MoonOverPittsburgh

Some tiny creature, mad with wrath,

Is coming nearer on the path.

--Edward Gorey

Name:
Location: Pittsburgh, Pennsylvania, U.S. Outlying Islands

Writer, lawyer, cyclist, rock climber, wanderer of dark residential streets, friend.

Tuesday, August 07, 2007

Passing the Torch

And just now, Bonds speaks, the stadium still echoing with the mellifluous and generous message Henry Aaron recorded in honor of the occasion, congratulating Bonds. Congratulating Bonds. You'd think I'd be tarred and feather for making the suggestion. But I love the game of baseball, and I won't be deterred from honoring one of the greatest hitters in the history of the game, in company with Ruth and Aaron and Mays, men whom I lack the arrogance to compare.

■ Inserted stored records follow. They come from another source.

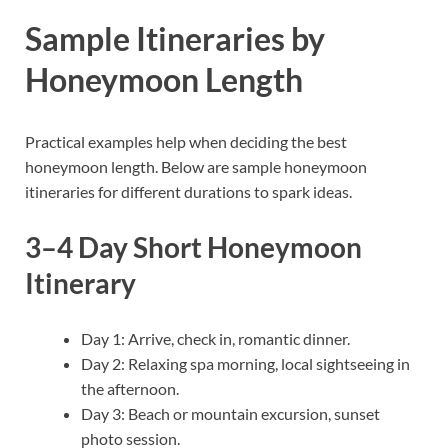
Sample Itineraries by
Honeymoon Length
Practical examples help when deciding the best
honeymoon length. Below are sample honeymoon
itineraries for different durations to spark ideas.
3–4 Day Short Honeymoon
Itinerary
Day 1: Arrive, check in, romantic dinner.
Day 2: Relaxing spa morning, local sightseeing in
the afternoon.
Day 3: Beach or mountain excursion, sunset
photo session.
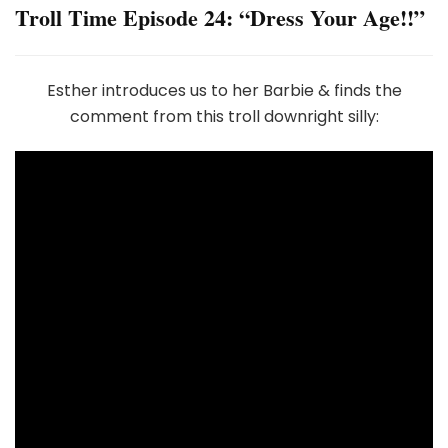
Troll Time Episode 24: “Dress Your Age!!”
Esther introduces us to her Barbie & finds the
comment from this troll downright silly:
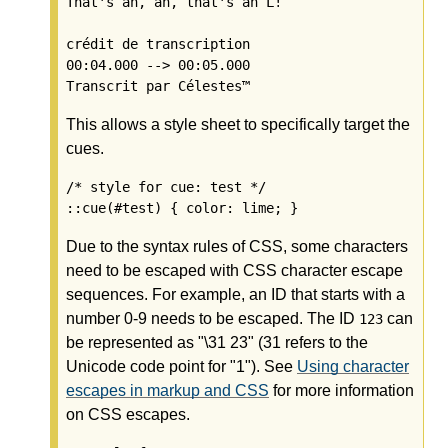
That's an, an, that's an L!

crédit de transcription

00:04.000 --> 00:05.000

This allows a style sheet to specifically target the
cues.
/* style for cue: test */

Due to the syntax rules of CSS, some characters
need to be escaped with CSS character escape
sequences. For example, an ID that starts with a
number 0-9 needs to be escaped. The ID
can
123
be represented as "\31 23" (31 refers to the
Unicode code point for "1"). See
Using character
escapes in markup and CSS
for more information
on CSS escapes.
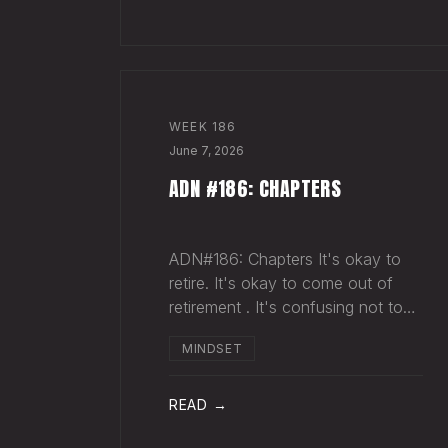
sold more beer than we so
WEEK
186
June 7, 2026
ADN #186: CHAPTERS
ADN#186: Chapters It's okay to
retire. It's okay to come out of
retirement . It's confusing not to
close a chapter in your head when
MINDSET
it's closed everywhere else.
Acknowledge what isn't happening
anymore and let it go (for now).
READ →
By doing so,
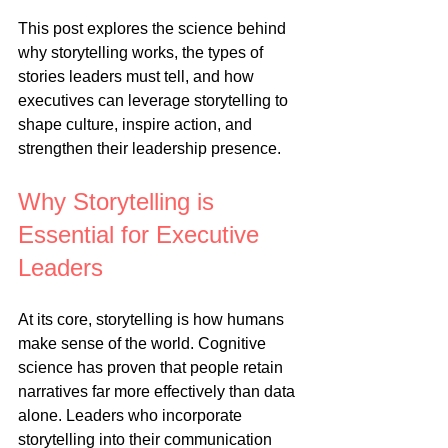
This post explores the science behind 
why storytelling works, the types of 
stories leaders must tell, and how 
executives can leverage storytelling to 
shape culture, inspire action, and 
strengthen their leadership presence.
Why Storytelling is 
Essential for Executive 
Leaders
At its core, storytelling is how humans 
make sense of the world. Cognitive 
science has proven that people retain 
narratives far more effectively than data 
alone. Leaders who incorporate 
storytelling into their communication 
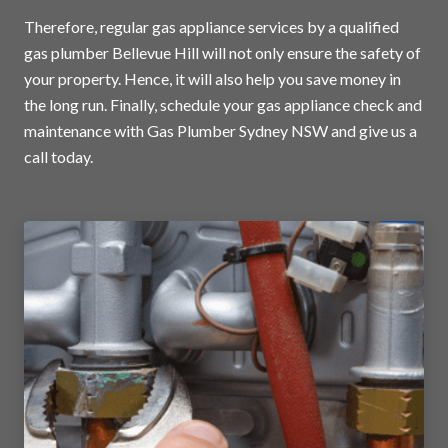
Therefore, regular gas appliance services by a qualified
gas plumber Bellevue Hill will not only ensure the safety of
your property. Hence, it will also help you save money in
the long run. Finally, schedule your gas appliance check and
maintenance with Gas Plumber Sydney NSW and
give us a
call today
.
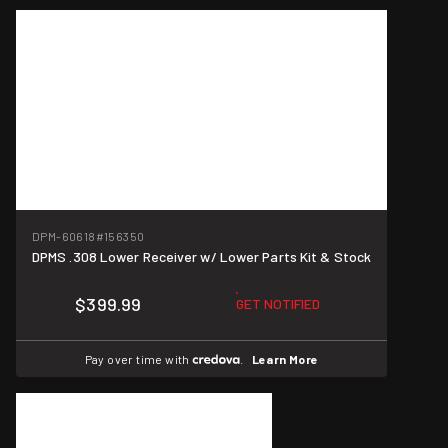
DPM-60618
#156350
DPMS .308 Lower Receiver w/ Lower Parts Kit & Stock
$399.99
GET NOTIFIED
Pay over time with
.
Learn More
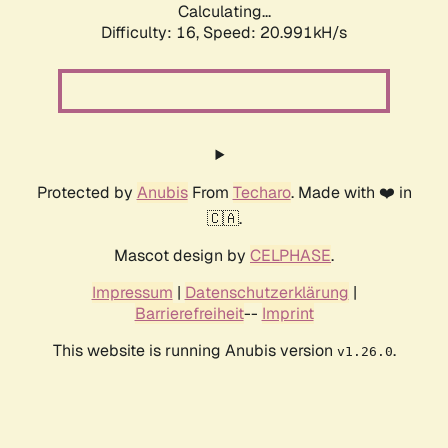
Calculating...
Difficulty: 16,
Speed: 20.991kH/s
Protected by
Anubis
From
Techaro
. Made with ❤️ in
🇨🇦.
Mascot design by
CELPHASE
.
Impressum
|
Datenschutzerklärung
|
Barrierefreiheit
--
Imprint
This website is running Anubis version
.
v1.26.0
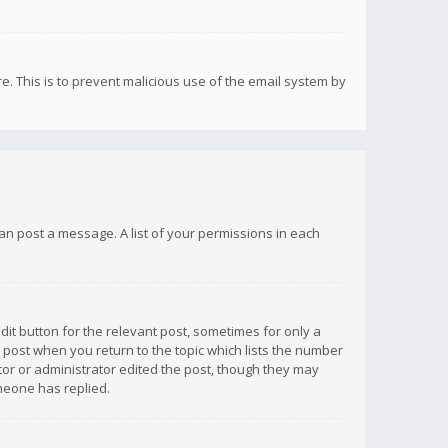
re. This is to prevent malicious use of the email system by
 can post a message. A list of your permissions in each
dit button for the relevant post, sometimes for only a
e post when you return to the topic which lists the number
ator or administrator edited the post, though they may
omeone has replied.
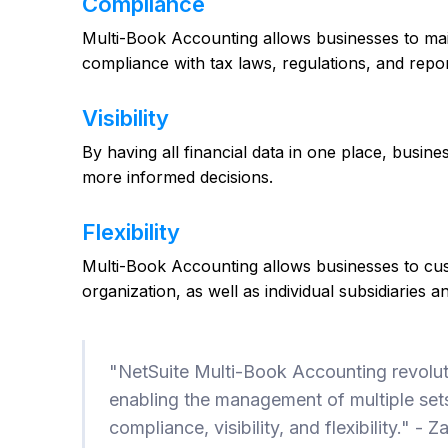
Compliance
Multi-Book Accounting allows businesses to mai
compliance with tax laws, regulations, and repo
Visibility
By having all financial data in one place, busin
more informed decisions.
Flexibility
Multi-Book Accounting allows businesses to custo
organization, as well as individual subsidiaries a
"NetSuite Multi-Book Accounting revolu
enabling the management of multiple sets
compliance, visibility, and flexibility." 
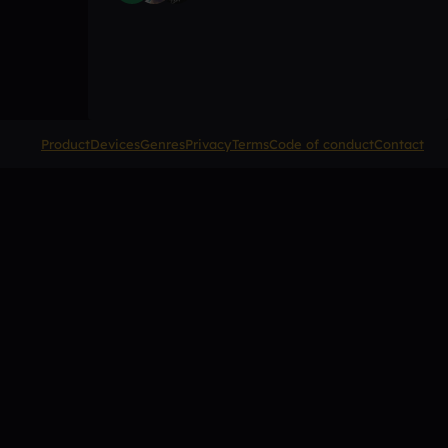
Product
Devices
Genres
Privacy
Terms
Code of conduct
Contact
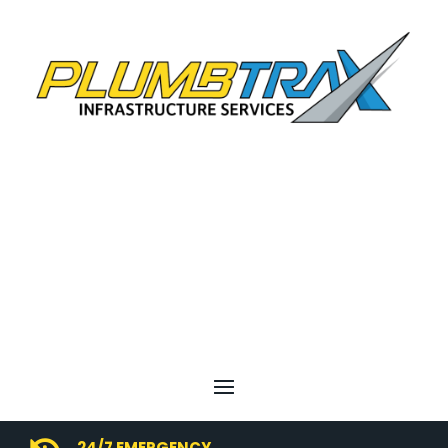
24/7 EMERGENCY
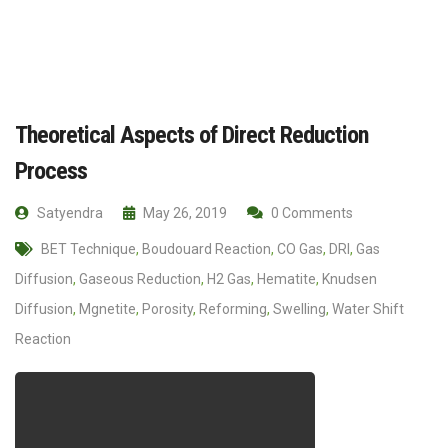
Theoretical Aspects of Direct Reduction
Process
Satyendra
May 26, 2019
0 Comments
BET Technique
,
Boudouard Reaction
,
CO Gas
,
DRI
,
Gas
Diffusion
,
Gaseous Reduction
,
H2 Gas
,
Hematite
,
Knudsen
Diffusion
,
Mgnetite
,
Porosity
,
Reforming
,
Swelling
,
Water Shift
Reaction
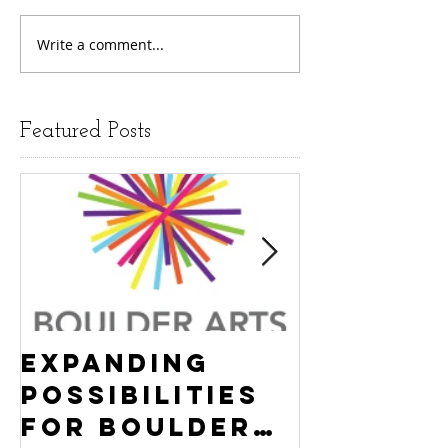
Write a comment...
Featured Posts
Expanding
Empowe
Possibilities
New Ha
for Boulder
County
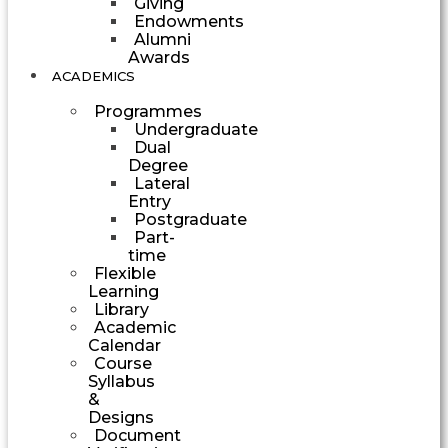
Giving
Endowments
Alumni
Awards
ACADEMICS
Programmes
Undergraduate
Dual
Degree
Lateral
Entry
Postgraduate
Part-
time
Flexible
Learning
Library
Academic
Calendar
Course
Syllabus
&
Designs
Document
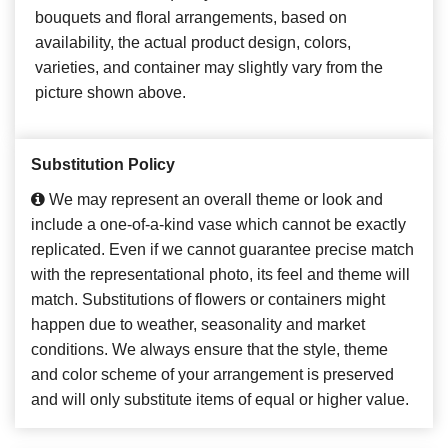
bouquets and floral arrangements, based on
availability, the actual product design, colors,
varieties, and container may slightly vary from the
picture shown above.
Substitution Policy
We may represent an overall theme or look and
include a one-of-a-kind vase which cannot be exactly
replicated. Even if we cannot guarantee precise match
with the representational photo, its feel and theme will
match. Substitutions of flowers or containers might
happen due to weather, seasonality and market
conditions. We always ensure that the style, theme
and color scheme of your arrangement is preserved
and will only substitute items of equal or higher value.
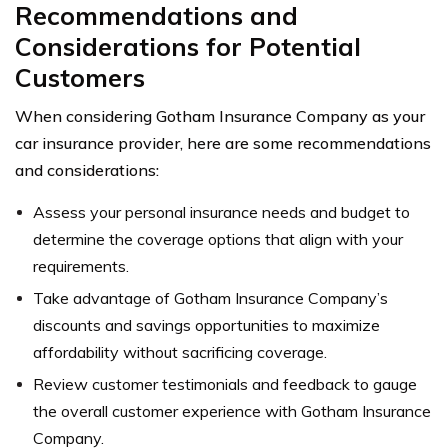
Recommendations and
Considerations for Potential
Customers
When considering Gotham Insurance Company as your
car insurance provider, here are some recommendations
and considerations:
Assess your personal insurance needs and budget to
determine the coverage options that align with your
requirements.
Take advantage of Gotham Insurance Company’s
discounts and savings opportunities to maximize
affordability without sacrificing coverage.
Review customer testimonials and feedback to gauge
the overall customer experience with Gotham Insurance
Company.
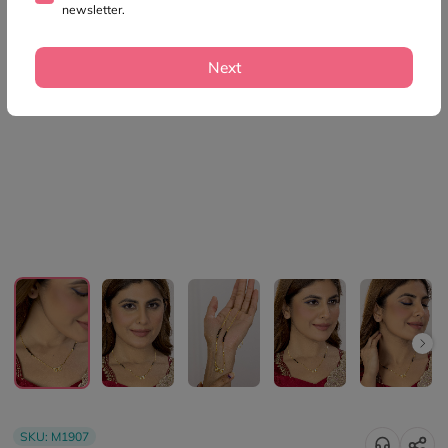
newsletter.
Next
SKU:
M1907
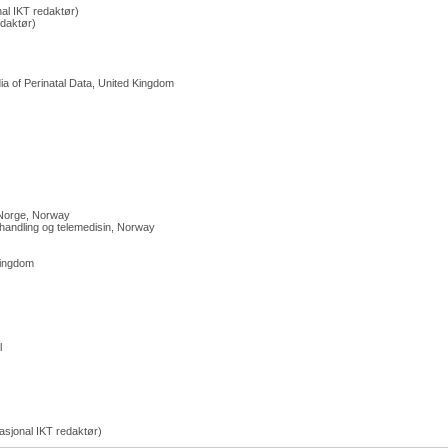
al IKT redaktør)
edaktør)
a of Perinatal Data, United Kingdom
 Norge, Norway
handling og telemedisin, Norway
Kingdom
l
sjonal IKT redaktør)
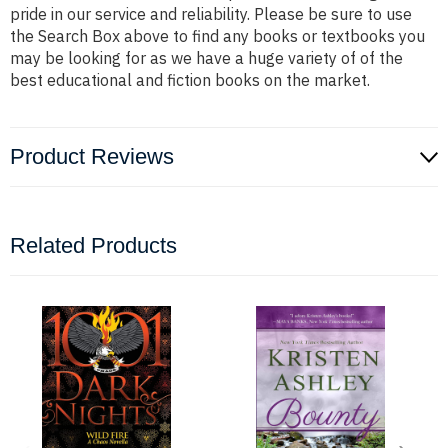
pride in our service and reliability. Please be sure to use
the Search Box above to find any books or textbooks you
may be looking for as we have a huge variety of of the
best educational and fiction books on the market.
Product Reviews
Related Products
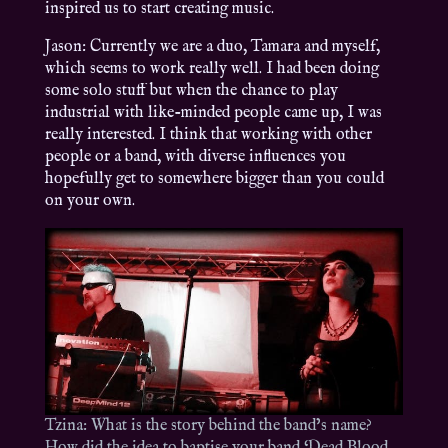
inspired us to start creating music.
Jason: Currently we are a duo, Tamara and myself,
which seems to work really well. I had been doing
some solo stuff but when the chance to play
industrial with like-minded people came up, I was
really interested. I think that working with other
people or a band, with diverse influences you
hopefully get to somewhere bigger than you could
on your own.
Tzina: What is the story behind the band’s name?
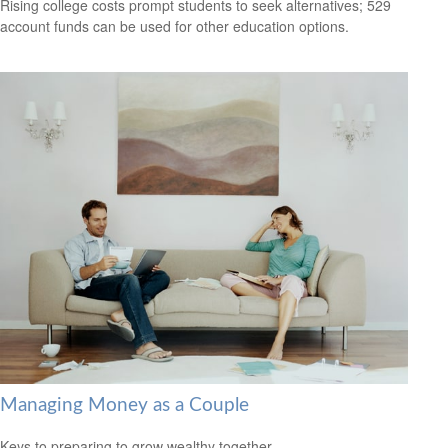
Rising college costs prompt students to seek alternatives; 529
account funds can be used for other education options.
Managing Money as a Couple
Keys to preparing to grow wealthy together.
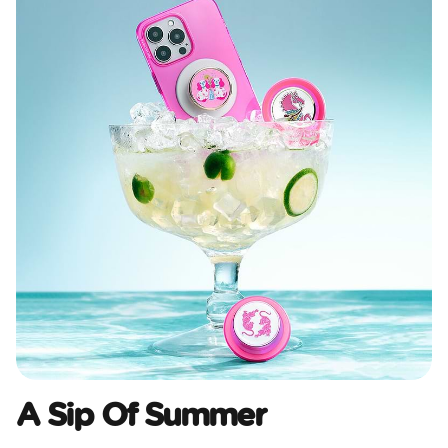
A Sip Of Summer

I watched the first at bat tonight, catching it (deliberately) between other pursuits. Barry roped a double 400 feet to right center field, centering a good breaking ball perfectly but failing to get under it. Barry's second at bat coincided with my going to bed, and I ran in from the bathroom, toothbrush in hand and a mouth full of foam, to watch him lash a single to right field.

It was clear that he was hitting the ball well, very well -- hitting it like Barry hits it. Adjusting during lengthy at bats in those minute increments that are familiar to those who have watched Barry over the years and know what they're seeing, taking a breajing ball inches out of the strike zone on a 2-2 count, fighting balls off that weren't quite in the right location.

And then instead of reading for five or ten minutes and lying down, as I usually would, I decided to mute the television, read a little longer, and see how quick the Giants' line-up came back around. It was fast enough for me to linger, reading a good novel with my glasses on, looking up every so often to check on things.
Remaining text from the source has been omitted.